Европейскость Джозефа Конрада

Согласно решению Сейма, 2017 год станет в Польше годом, в частности, Джозефа Конрада, английского писателя польского происхождения (настоящее имя — Юзеф Теодор Конрад Коженёвский). В этом году исполняется 160 лет со дня его рождения. В этом и последующих номерах «Новой Польши» мы публикуем эссе, специально подготовленные для русского читателя выдающейся исследовательницей творчества Конрада Анной М. Щепан.

 

По ряду причин понятие Европы в судьбе Конрада играет совершенно особую роль. Во-первых, в Европе ему пришлось искать прибежища и своего места на земле. Во-вторых, писатель оказался непосредственным свидетелем и участником расширения европейского влияния в процессе колонизации и, столкнувшись с «инакостью», осознал невозможность бегства от собственной европейской идентичности. Пониманию этого способствовал опыт конфронтации: необходимость определять самого себя и реагировать на восприятие себя Другим. Другого Конрад познавал посредством европейских категорий и критериев, а реакция и восприятие Другим того, что представлял собой он сам, открывала перед писателем элементы европейской идентичности, в которых он ранее не отдавал себе отчет.

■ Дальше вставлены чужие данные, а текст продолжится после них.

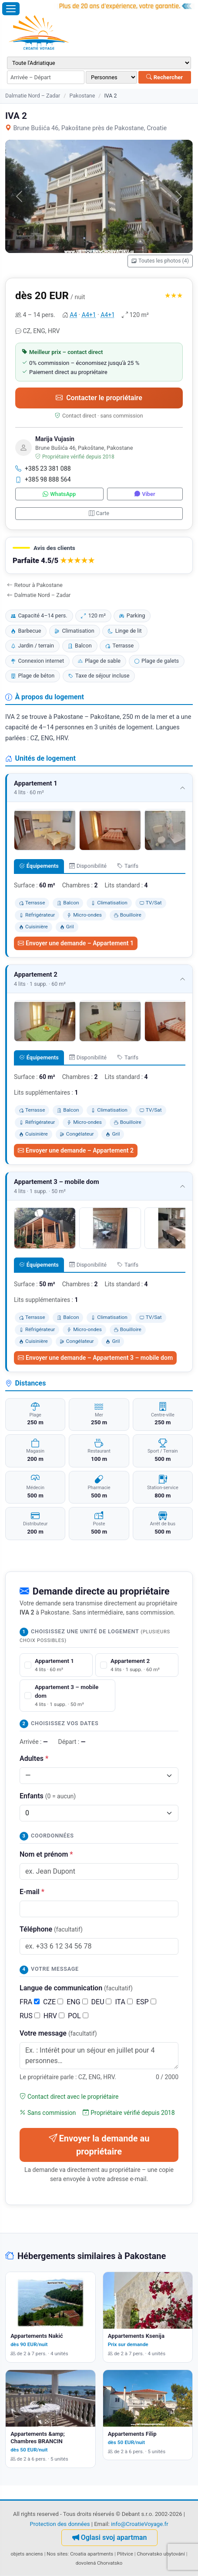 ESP (146, 2002)
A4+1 (89, 314)
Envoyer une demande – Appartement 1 (76, 943)
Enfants (48, 1796)
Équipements (39, 866)
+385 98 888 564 (43, 479)
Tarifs (127, 866)
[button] (99, 555)
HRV (54, 2016)
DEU (101, 2002)
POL (78, 2016)
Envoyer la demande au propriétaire (99, 2145)
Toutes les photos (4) (160, 261)
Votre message (58, 2033)
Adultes (34, 1758)
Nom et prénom (46, 1854)
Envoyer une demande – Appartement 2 (76, 1150)
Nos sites (57, 2554)
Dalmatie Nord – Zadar (32, 95)
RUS (30, 2016)
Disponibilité (88, 866)
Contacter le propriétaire (99, 398)
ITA (123, 2002)
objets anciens (26, 2554)
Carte (99, 513)
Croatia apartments (91, 2554)
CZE (53, 2002)
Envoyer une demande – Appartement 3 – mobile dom (95, 1357)
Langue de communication (76, 1988)
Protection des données (60, 2524)
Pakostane (82, 95)
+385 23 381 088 (43, 468)
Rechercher (164, 77)
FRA (30, 2002)
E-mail (32, 1892)
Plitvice (125, 2554)
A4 (73, 314)
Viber (144, 494)
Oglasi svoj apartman (109, 2537)
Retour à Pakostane (35, 585)
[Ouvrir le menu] (11, 8)
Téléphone (51, 1929)
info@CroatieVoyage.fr (139, 2524)
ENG (77, 2002)
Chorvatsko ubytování (161, 2554)
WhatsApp (59, 494)
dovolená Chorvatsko (99, 2563) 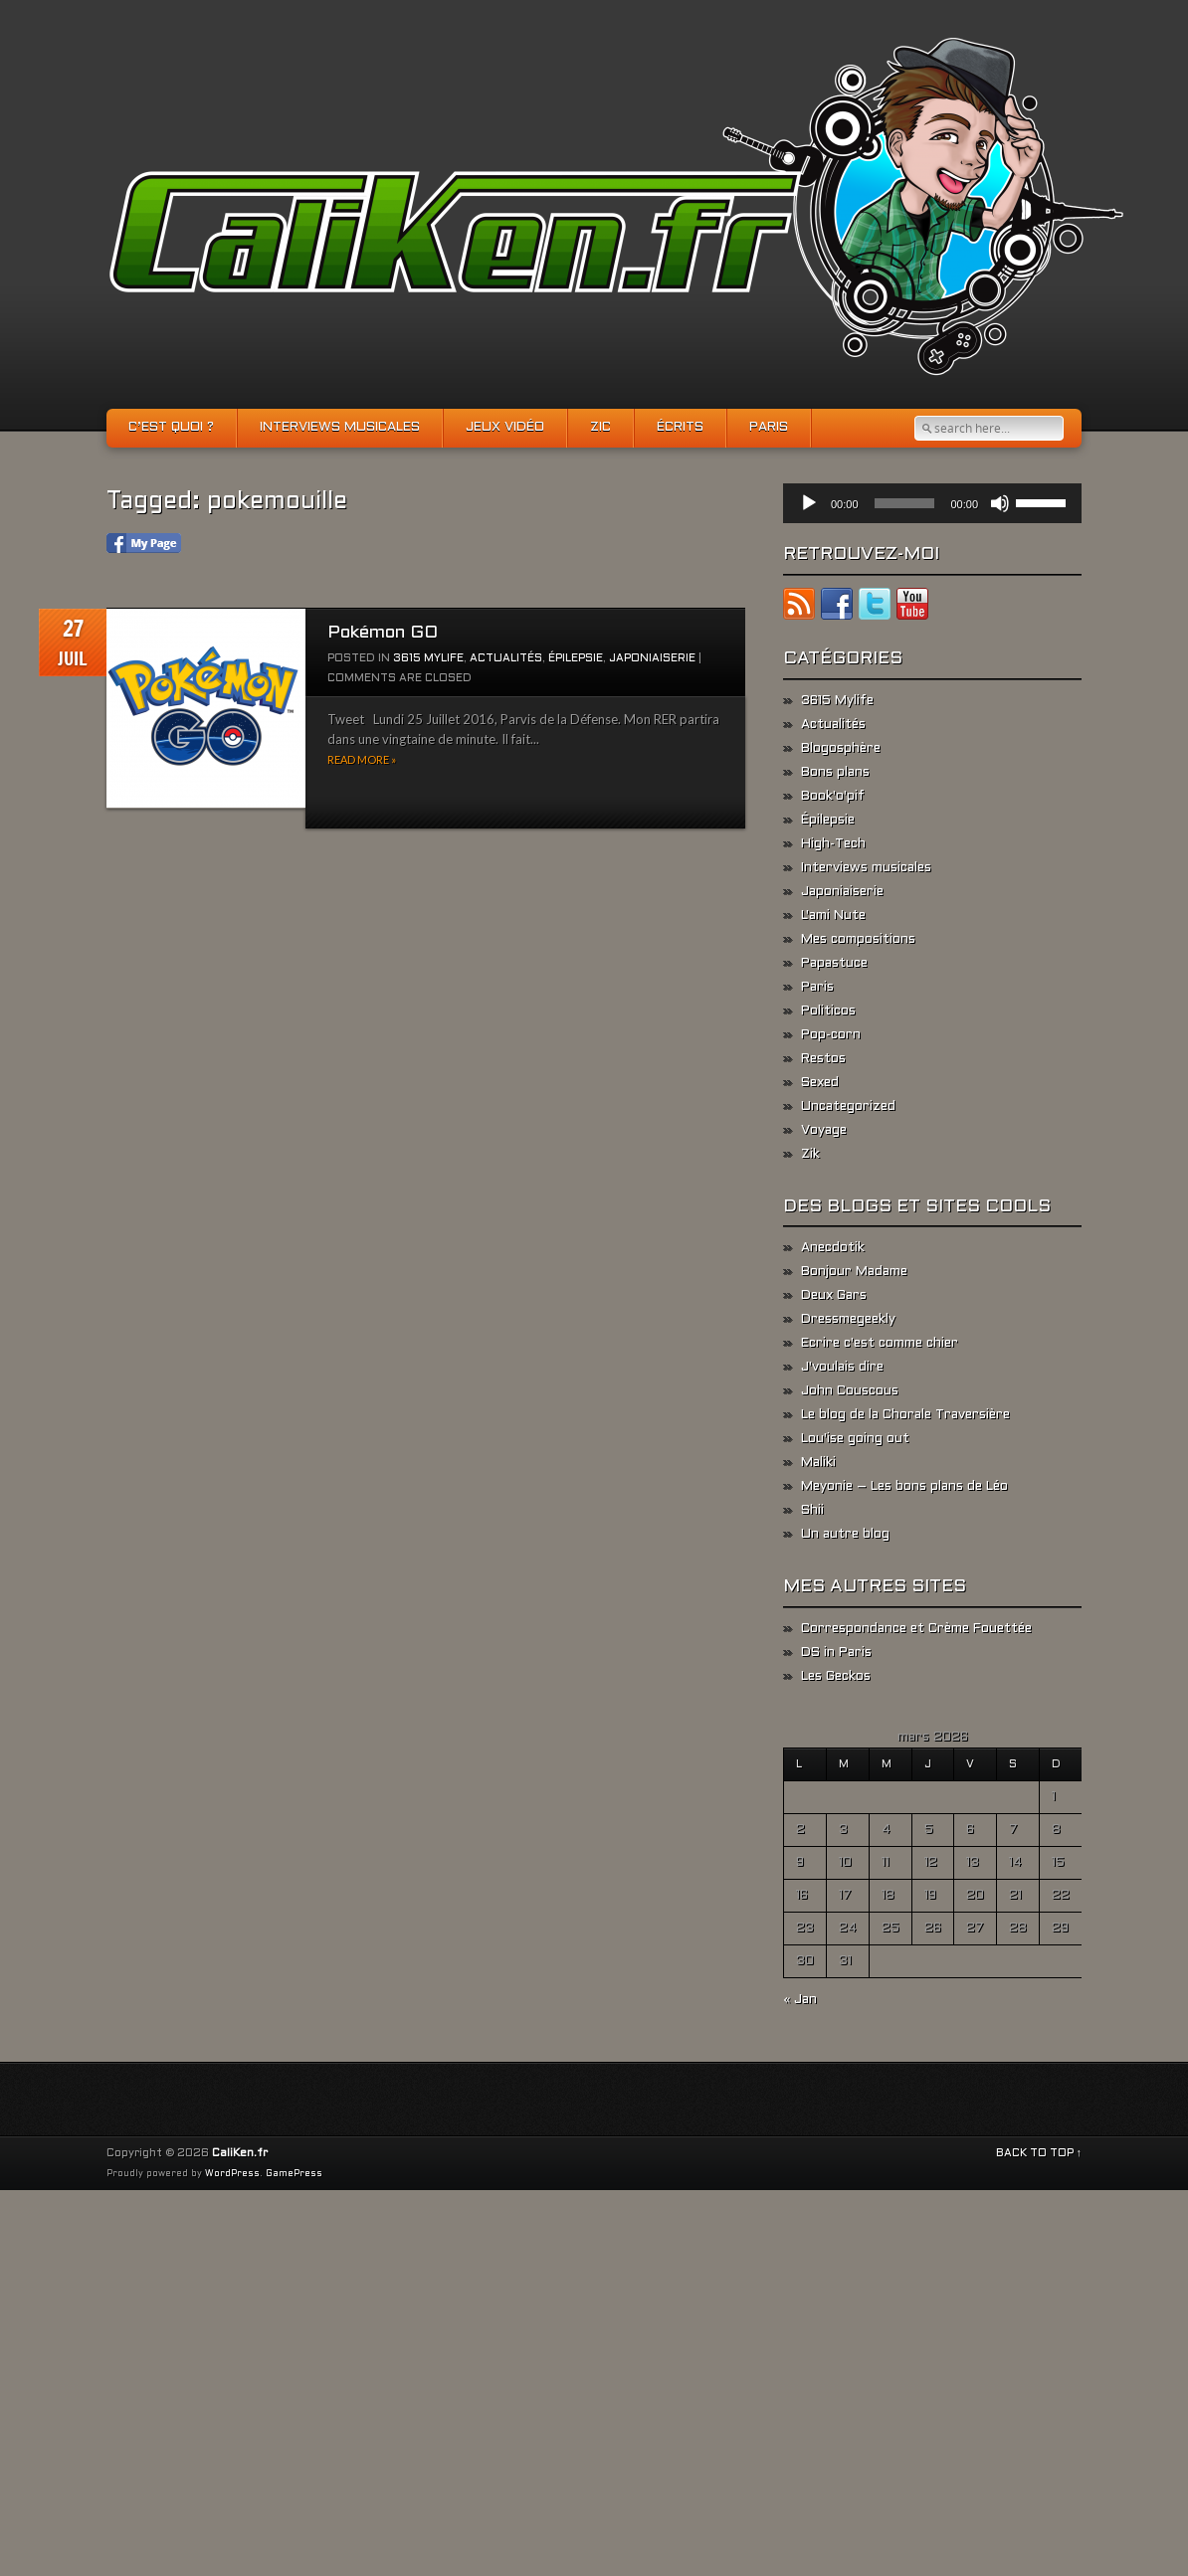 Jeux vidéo (505, 428)
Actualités (506, 658)
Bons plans (835, 773)
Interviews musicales (340, 428)
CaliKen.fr (240, 2153)
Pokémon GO (382, 633)
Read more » (361, 759)
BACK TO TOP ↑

Понятия «Европа» и «Запад» утратили незыблемость и четкость. Мы зачастую употребляем эти термины как синонимы, однако все же не следует полностью их отождествлять, на что обратил внимание Кристофер Гогвилт в своей книге «Изобретение Запада». Он утверждает, что идея Запада возникла на рубеже веков, когда определились области влияния западного и восточного империализма и приобрели значимость расхождения между Восточной и Западной Европой. В это время геополитическая идея Европы трансформировалась в понятие Запада. Где была тогда Польша? И какое место заняла после завершения этой трансформации?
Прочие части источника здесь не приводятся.